- **What this task involves**:
Taking the data below line by line, count those that include the word "para" and report the number alone.

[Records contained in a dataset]
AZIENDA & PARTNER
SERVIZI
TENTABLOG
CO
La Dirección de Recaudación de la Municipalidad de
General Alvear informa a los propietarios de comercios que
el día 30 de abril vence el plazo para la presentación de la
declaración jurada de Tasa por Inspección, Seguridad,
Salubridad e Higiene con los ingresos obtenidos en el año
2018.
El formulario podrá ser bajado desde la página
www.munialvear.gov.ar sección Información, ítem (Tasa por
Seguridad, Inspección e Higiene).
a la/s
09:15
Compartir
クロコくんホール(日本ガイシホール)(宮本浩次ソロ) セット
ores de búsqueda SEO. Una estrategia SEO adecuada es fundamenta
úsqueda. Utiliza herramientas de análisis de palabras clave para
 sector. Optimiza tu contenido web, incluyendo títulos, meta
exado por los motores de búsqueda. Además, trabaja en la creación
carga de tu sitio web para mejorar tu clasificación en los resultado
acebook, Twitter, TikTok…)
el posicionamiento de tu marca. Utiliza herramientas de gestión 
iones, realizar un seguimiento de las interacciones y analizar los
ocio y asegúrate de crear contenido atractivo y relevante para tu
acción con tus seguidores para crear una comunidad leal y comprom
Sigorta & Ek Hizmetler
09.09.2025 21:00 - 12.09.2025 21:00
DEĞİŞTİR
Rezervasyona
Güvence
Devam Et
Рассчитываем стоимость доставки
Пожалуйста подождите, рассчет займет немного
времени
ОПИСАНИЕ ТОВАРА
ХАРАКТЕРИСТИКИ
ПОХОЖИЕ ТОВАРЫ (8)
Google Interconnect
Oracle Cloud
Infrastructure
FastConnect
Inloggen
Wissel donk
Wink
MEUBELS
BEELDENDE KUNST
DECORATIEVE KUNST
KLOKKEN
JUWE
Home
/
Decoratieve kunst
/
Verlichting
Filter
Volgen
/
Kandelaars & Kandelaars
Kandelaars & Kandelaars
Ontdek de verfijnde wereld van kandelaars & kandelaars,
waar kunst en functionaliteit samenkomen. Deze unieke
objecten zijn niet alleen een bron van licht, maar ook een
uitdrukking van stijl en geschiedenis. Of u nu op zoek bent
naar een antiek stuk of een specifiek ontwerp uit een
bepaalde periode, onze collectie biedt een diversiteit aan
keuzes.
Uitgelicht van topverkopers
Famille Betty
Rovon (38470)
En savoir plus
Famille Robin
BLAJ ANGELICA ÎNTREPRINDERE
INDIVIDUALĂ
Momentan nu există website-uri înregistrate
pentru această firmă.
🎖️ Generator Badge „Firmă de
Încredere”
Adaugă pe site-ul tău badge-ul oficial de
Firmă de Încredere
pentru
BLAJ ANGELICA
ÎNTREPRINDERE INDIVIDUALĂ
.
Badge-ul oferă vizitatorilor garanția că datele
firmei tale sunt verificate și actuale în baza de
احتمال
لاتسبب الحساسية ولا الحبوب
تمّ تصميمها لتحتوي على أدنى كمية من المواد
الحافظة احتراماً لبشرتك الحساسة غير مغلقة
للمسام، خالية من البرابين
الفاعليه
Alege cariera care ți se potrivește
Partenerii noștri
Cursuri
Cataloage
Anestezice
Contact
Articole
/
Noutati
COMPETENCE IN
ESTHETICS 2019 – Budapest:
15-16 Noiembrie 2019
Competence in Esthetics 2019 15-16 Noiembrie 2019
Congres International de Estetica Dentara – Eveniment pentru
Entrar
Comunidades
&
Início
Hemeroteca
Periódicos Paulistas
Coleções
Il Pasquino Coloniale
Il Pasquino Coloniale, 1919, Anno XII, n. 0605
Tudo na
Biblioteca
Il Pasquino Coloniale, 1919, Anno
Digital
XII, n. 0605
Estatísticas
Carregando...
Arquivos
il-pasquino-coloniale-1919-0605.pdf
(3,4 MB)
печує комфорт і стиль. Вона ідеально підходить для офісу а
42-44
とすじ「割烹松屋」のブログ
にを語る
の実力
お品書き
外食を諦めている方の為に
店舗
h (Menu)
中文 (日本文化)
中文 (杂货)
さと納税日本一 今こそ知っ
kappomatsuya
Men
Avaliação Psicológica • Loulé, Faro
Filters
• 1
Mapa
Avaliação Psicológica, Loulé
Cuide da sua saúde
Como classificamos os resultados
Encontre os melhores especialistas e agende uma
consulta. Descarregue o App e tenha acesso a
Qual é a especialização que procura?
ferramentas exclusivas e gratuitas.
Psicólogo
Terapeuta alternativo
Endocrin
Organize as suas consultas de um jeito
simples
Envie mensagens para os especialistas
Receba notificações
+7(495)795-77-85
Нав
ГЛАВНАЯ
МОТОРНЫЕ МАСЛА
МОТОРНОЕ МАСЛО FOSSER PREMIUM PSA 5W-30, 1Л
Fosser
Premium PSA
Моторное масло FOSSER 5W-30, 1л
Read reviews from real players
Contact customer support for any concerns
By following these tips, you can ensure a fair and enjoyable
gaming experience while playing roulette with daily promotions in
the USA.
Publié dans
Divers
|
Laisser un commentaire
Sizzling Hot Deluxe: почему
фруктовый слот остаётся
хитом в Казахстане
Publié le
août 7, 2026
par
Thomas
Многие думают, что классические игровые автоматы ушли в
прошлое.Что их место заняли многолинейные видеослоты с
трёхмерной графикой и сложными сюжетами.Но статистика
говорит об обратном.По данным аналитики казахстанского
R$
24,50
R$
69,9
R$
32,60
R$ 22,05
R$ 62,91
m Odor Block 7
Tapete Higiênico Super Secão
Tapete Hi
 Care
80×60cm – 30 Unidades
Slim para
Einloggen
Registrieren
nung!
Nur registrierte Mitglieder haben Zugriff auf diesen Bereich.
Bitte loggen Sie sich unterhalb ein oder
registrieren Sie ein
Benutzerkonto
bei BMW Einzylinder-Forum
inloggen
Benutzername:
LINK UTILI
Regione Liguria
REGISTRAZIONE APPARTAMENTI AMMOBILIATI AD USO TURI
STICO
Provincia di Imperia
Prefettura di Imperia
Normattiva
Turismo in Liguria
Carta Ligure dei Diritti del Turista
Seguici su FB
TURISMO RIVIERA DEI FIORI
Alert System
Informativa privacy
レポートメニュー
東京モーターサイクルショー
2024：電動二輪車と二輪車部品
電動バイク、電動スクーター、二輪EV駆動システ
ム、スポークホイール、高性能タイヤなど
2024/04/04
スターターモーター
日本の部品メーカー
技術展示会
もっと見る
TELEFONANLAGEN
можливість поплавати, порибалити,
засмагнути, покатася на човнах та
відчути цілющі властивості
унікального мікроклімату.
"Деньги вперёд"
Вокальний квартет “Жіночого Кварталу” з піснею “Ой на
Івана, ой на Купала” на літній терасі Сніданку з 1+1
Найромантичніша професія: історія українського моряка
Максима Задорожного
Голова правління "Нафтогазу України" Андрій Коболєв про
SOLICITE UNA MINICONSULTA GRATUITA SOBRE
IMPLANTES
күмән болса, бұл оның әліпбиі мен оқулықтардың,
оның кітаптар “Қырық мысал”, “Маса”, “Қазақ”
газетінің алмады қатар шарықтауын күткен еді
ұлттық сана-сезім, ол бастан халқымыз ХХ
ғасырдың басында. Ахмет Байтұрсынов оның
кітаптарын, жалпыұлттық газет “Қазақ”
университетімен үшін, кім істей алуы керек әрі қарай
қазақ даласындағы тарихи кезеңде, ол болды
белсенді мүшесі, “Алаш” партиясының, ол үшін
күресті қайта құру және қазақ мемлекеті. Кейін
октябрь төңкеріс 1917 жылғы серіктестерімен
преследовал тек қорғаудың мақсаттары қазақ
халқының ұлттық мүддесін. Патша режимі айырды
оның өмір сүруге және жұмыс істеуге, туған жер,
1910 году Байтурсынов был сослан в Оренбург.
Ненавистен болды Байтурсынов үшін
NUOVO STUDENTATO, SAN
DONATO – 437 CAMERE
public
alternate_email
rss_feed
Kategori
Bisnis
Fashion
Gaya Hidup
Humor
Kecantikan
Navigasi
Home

- **Reply**:
7